◆ WORK REQUEST ◆
Looking at the data below, how many lines include the word "MCap"? Respond with the number only.

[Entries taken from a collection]

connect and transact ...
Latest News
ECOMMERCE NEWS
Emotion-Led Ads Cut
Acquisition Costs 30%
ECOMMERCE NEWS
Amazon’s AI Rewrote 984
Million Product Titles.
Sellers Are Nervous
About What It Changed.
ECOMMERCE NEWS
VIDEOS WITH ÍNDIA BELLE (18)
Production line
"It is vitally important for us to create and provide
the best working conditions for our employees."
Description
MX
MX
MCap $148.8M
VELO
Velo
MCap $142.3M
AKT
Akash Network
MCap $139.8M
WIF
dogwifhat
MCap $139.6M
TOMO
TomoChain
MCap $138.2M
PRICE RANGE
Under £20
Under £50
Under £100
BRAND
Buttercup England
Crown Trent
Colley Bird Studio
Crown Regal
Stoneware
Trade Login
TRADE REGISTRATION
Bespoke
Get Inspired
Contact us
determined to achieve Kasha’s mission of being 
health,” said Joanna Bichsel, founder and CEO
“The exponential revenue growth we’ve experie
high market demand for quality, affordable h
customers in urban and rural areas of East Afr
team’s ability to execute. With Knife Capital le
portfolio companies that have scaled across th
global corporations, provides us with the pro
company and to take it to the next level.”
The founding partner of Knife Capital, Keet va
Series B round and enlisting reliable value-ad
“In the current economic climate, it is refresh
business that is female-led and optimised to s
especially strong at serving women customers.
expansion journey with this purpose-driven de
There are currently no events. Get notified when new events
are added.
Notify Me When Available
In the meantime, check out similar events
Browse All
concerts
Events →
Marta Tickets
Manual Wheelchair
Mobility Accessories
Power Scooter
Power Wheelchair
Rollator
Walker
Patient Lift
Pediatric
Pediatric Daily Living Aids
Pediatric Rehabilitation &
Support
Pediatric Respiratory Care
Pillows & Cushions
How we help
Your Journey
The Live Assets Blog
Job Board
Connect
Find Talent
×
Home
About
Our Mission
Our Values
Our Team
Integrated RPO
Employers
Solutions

◆ TASK ANSWER ◆
5